Rhode Island School of Design Introduces New Department Dedicated to Computation, Technology, and Culture

For the first time in nearly 30 years, the Rhode Island School of Design (RISD) is launching a new academic department: Computation, Technology, and Culture (CTC).

Rhode Island School of Design Introduces New Department Dedicated to Computation, Technology, and Culture
Photo via Rhode Island School of Design.

For the first time in nearly 30 years, Rhode Island School of Design (RISD) will launch a new academic department focused on Computation, Technology and Culture (CTC). It will offer two undergraduate majors: Art and Computation, and Sound

“RISD established the CTC department now because computation has become an essential part of contemporary creative practice, and the institution needed a dedicated space to explore it critically, ethically, and experimentally”, Professor Clement Valla, RISD’s Dean of Experimental and Foundation Studies, told The Overview via email. “While computation has existed at RISD through individual courses and interdisciplinary efforts, there was no structured program that fully integrated technology with RISD’s material-based, experimental, and critique-driven approach.”

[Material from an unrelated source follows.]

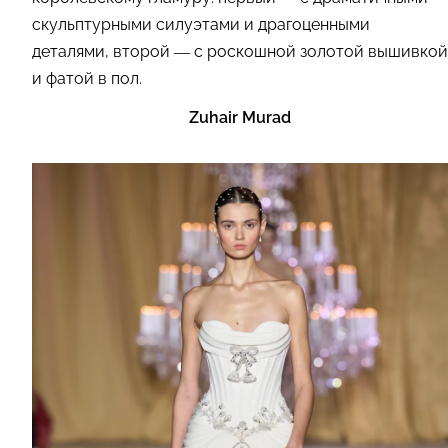
скульптурными силуэтами и драгоценными
деталями, второй — с роскошной золотой вышивкой
и фатой в пол.
Zuhair Murad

In their first year, Art and Computation and Sound majors will take studio classes together where they engage in themes like interaction, networks, and simulation. The second year focuses on the history and methods of computer art while Sound majors will explore programming and 3D spatial audio.

“Fields are no longer siloed—computation, culture, and design intersect in complex ways. The ability to think across disciplines, combine technical and creative expertise, and approach technology with an experimental mindset will be essential for the next generation of artists and designers,” explains Valla, who is also one of the faculty members strongly advocating for the launch of the new department. 

Valla highlights that computation is often perceived either as a technical skill, like in computer science, or as a design tool, as in digital fabrication and interaction design. The department Computation, Technology and Culture (CTC) instead approaches it as a creative medium—deeply integrated with artistic and cultural inquiry. “This approach is not just about bringing technology into art but about bringing RISD’s ethos—materiality, poetics, critique—to technology,” says Valla. 

RISD further aims to expand its impact beyond traditional art and design fields. Students and faculty will engage with topics such as digital fabrication, cyberfeminism, and human-centered computing. “CTC prepares students not just for galleries or studios, but for roles where they can critically engage with the future of technology. This is a pivotal moment—computation is evolving rapidly, and RISD has the opportunity to lead by integrating its strengths into this space.”

Another focus area of the CTC department is the ethics surrounding emerging technologies particularly generative AI, and how to frame the relationship between humans, computational systems, and their impact on the planet. “The tech industry is dominated by efficiency-driven models that often ignore ethics, sustainability, and human experience. CTC graduates won’t just use technology; they’ll shape it—bringing RISD’s critical, human-centered approach into AI, digital culture, and beyond. 

The CTC department moves away from narratives of competition—where machines replace human creativity—and instead focuses on the collaborative potential between artists, designers, computation, and the natural world. By grounding computation in RISD’s culture of making and critique, CTC students learn to shape technology itself—questioning its biases, exploring its limits, and proposing alternative, human-centered, and ecologically conscious approaches.”